Camellia sinensis (Thea sinensis)

 

 

¡Que extraordinaria aventura la vivida por la hoja del té desde las lejanas plantaciones y jardines, donde era usada en curas ancestrales, hasta las cajas donde nos ofrece y guarda sus propiedades y aromas!

Hay casi 3.000 tipos de té que provienen de la " thea sinensis " y que generalmente se integran en cuatro grupos de té: blanco, negro, verde y rojo.

El té negro y el rojo son tés fermentados, aunque el rojo es semifermentado.

De los tés rojos el más valorado es el Pu Erh, originario de la provincia de Yunnan situada en el sur de China y con fronteras a Laos, Birmania y Vietnam. Esta región de clima suave y primaveral hace que el árbol que lo produce, el quingmao, crezca con una exhuberacia particular.

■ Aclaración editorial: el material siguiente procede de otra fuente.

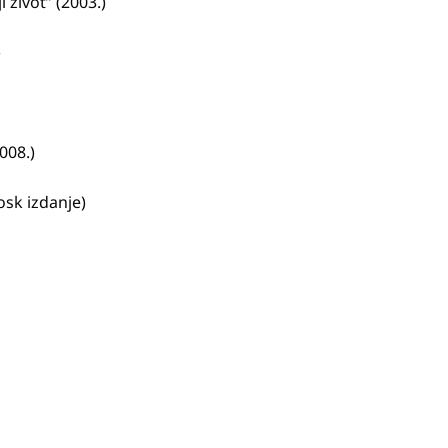
 život” (2003.)
)
008.)
osk izdanje)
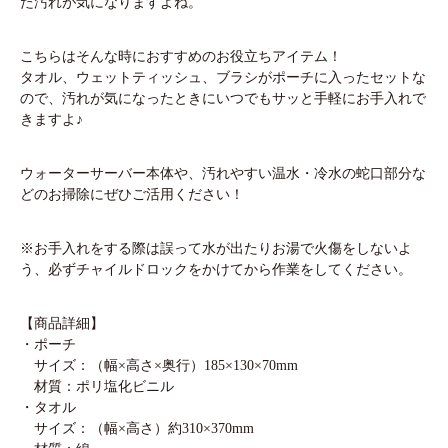
た汚れが気になりますよね。
こちらはそんな時におすすめのお役立ちアイテム！
タオル、ウェットティッシュ、ブラシがポーチに入ったセットな
ので、汚れが気になったときにいつでもサッと手軽にお手入れで
きますよ♪
ウォーターサーバー本体や、汚れやすい温水・冷水の蛇口部分な
どのお掃除にぜひご活用ください！
※お手入れをする際は誤って水が出たりお湯で火傷をしないよ
う、必ずチャイルドロックをかけてから作業をしてください。
【商品詳細】
・ポーチ
サイズ：（幅×高さ×奥行）185×130×70mm
材質：ポリ塩化ビニル
・タオル
サイズ：（幅×高さ）約310×370mm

Una vez recogidas las hojas y ser sometidas a un proceso de semifermentación, son guardadas comprimidas en barricas donde quedan almacenadas, a veces durante décadas, antes de proceder a su distribución. Este proceso es el que le confiere el tono rojizo que lo caracteriza.

El té negro es el más aromático, característica que adquiere debido a la fermentación; sus polifenoles al fermentar desarrollan los compuestos aromáticos. Su eleboración sigue unos pasos diferenciados: marchitamiento de la hoja, enrollado, fermentación y secado.

El "inmortal" té blanco, procede de las altas montañas de Fujian donde se recogen sólo los brotes frescos antes de abrirse. Durante siglos su elaboración fue un secreto por ser el té exclusivo del Emperador y sus allegados ya que se creía que el beberlo contribuía a la inmortalidad.

El té verde es consecuencia del cocimiento y posterior secado al fuego de las hojas. El secado es necesario para cortar la fermentación que podría dañar las hojas. Este tipo de té es objeto de muchas investigaciones ya que se considera que tiene una acción benéfica sobre el organismo.